The opening and closing of stomatal pore is regulated by guard cells. When water flows into guard cells, they swell and the pore opens. If the guard cells shrink, the pore closes.

Experiment to show that CO₂ is essential for photosynthesis:

• Take 2 healthy potted plants having nearly same size. 
• Keep them in a dark room for 3 days.
• Now place each plant on separate glass plates. In one, place a watch-glass containing potassium hydroxide (KOH). KOH is used to absorb CO₂.
• Cover both plants with separate bell-jars.
• Using Vaseline, seal the bottom of the jars to the glass plates to make it air-tight.
• Keep the plants in sunlight for about two hours.
• Test the leaves from both plants using iodine.
• Leaf of plant kept without KOH turn blue. It indicates the presence of starch. Plant with KOH does not turn blue.

Experiment to show that sunlight is essential for photosynthesis:

• Keep a plant in dark room for 3 days to destarch leaves.
• Cover a leaf partially with a black paper.
• Expose the plant to sunlight for 3-4 hours.
• Remove chlorophyll from the leaf and perform a starch test with iodine.
• Covered leaf part shows brown colour. Exposed leaf turns dark blue due to the presence of starch.

Autotrophs also need other raw materials such as water and minerals like N, P, Fe and Mg. They are taken up from the soil. Nitrogen is an essential element for protein synthesis. It is absorbed as inorganic nitrates or nitrites. Or it is taken up as organic compounds prepared by bacteria from atmospheric nitrogen.

Heterotrophic Nutrition

It is the nutrition in which an organism depends on other living organisms for food.

Organisms take and use food in various ways. E.g.

• Some organisms break down food outside the body and absorb it. E.g. fungi like bread moulds, yeast and mushrooms.
• Some take in food and break down inside the body.
• Some organisms take food from organisms without killing them (parasitism). E.g., Cuscuta (amar-bel), ticks, lice, leeches and tape-worms.

HOW DO ORGANISMS OBTAIN THEIR NUTRITION?

Unicellular organisms take food by their entire surface.

As the complexity increases, specialised parts are formed to perform different functions.

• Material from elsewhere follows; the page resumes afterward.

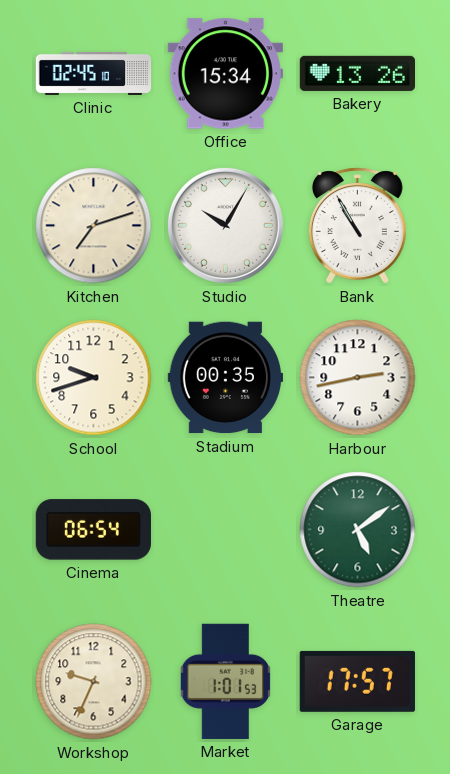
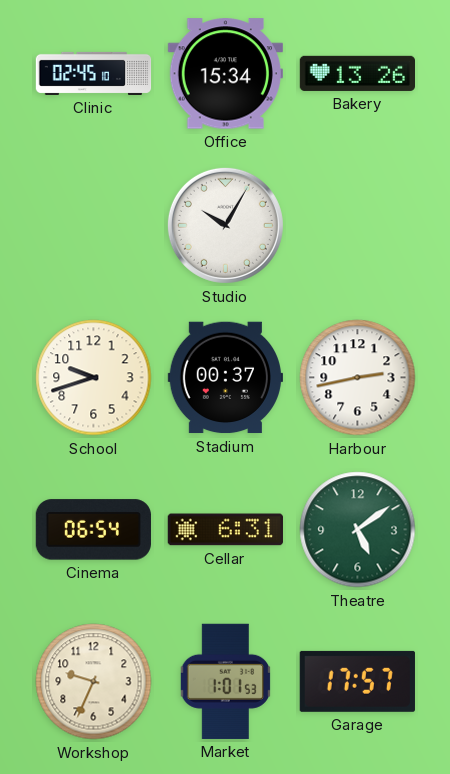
Kitchen: 7:12 -> none
Bank: 10:55 -> none
Stadium: 00:35 -> 00:37
Cellar: none -> 6:31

E.g., Amoeba captures food using temporary finger-like extensions (Pseudopodia) of the cell surface. They fuse over the food particle forming a food-vacuole. In this, food breaks down into simpler ones and diffuse into cytoplasm. The undigested material is moved to cell surface and thrown out.

Paramoecium takes food in at a specific spot by the movement of cilia (hair-like structure covering the cell).

Nutrition in Human Beings

Human alimentary canal is a long tube extending from the mouth to the anus.

Food digestion:

It is the breakdown of complex food with the help of enzymes into smaller absorbable molecules.

In mouth, food is chewed with the help of teeth and muscular tongue and it is mixed with saliva secreted by the salivary glands.

Teeth are used to crush the food into small particles.

Saliva contains salivary amylase enzyme that breaks down starch to simple sugar.

Experiment to show the action of saliva:

• Take 1 mL starch solution (1%) in test tubes A & B.
• Add 1 mL saliva to test tube A and leave both test tubes undisturbed for 20-30 minutes. Now add a few drops of dilute iodine solution to the test tubes.
• In test tube B, blue colour develops. It indicates presence of starch. In test-tube A, no colour change occurs because starch is digested by salivary amylase.

The lining of the alimentary canal is soft for smooth passage of food. The muscles in the lining, contract rhythmically to push the food forward. It is called peristalsis. It helps to process the food properly in each part.

From the mouth, food is moved through oesophagus (food-pipe) and reaches stomach.

Stomach is a large organ that expands when food enters it. Its muscular walls help in mixing the food thoroughly with digestive juices.

Stomach wall contains gastric glands. They release hydrochloric acid, pepsin (a protein digesting enzyme) and mucus.

HCl creates an acidic medium which facilitates the action of pepsin. It also helps to destroy harmful bacteria.

The mucus protects the inner lining of the stomach from the action of the acid.

Sometimes HCl acts on the wall causing a burning sensation. This is called acidity.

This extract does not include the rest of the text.